Alan Johnson, general secretary of the Union of Communication Workers, forecast that 27,000 of his members would face redundancy at Royal Mail because of the 'inevitable' abolition of the second postal delivery. He predicted that further jobs would be lost from Parcel Force because of the probable imposition of VAT on its prices would mean lower 'traffic'.

Post Office management had already warned that 5,000 rural offices, each employing two or three people, were under threat. Despite the fact that the counters division was to remain in public ownership, 25 per cent of its transactions came from Royal Mail and Parcel Force and thousands more jobs were therefore under threat. About 1,800 such offices had small delivery units attached to them which would also be vulnerable, the union said.

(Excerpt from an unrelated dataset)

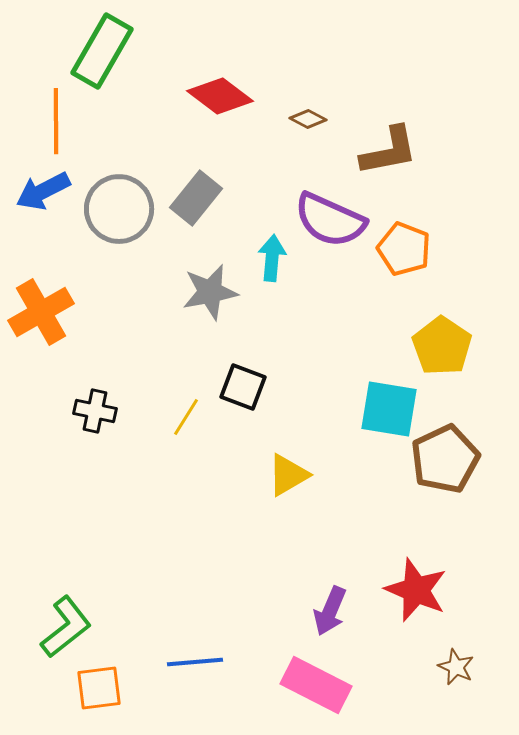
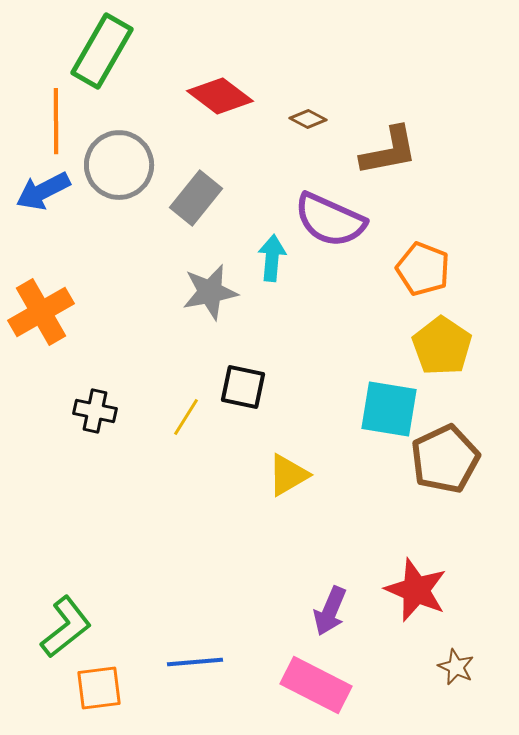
gray circle: moved 44 px up
orange pentagon: moved 19 px right, 20 px down
black square: rotated 9 degrees counterclockwise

In an article for the Independent today Mr Johnson says the plan to split up the Post Office would destroy the synergy between the different elements of the organisation and would have a particular impact on rural sites.

He argues that no one in the corporation at any level supports the plan to break it up. He believes that signals of approval coming from management are artificial.

Mr Johnson's warning about privatisation is based on the experience of other union leaders. All privatisations have resulted in considerable cutbacks.

When British Telecom was sold off in 1984 it employed more than 240,000 people. Now under private control, despite remaining Britain's largest private sector employer, BT's workforce is down to 155,000 with plans to cut a further 15,000 this financial year. Unquantified reductions are promised thereafter.

Before British Gas was sold off in 1986 it employed 90,000 people, but management are currently warning that the workforce will have to be reduced to 40,500 by the end of 1998. The steel industry has been severely reduced and coal has followed the same path even before it is sold off.

While under the strategy for the Post Office indicated by Michael Heseltine, President of the Board of Trade, the privatisation will only be partial, postal workers believe they could still suffer large-scale job losses.

Mr Johnson said his members are also worried about their terms and conditions of employment, especially the security of their pension fund.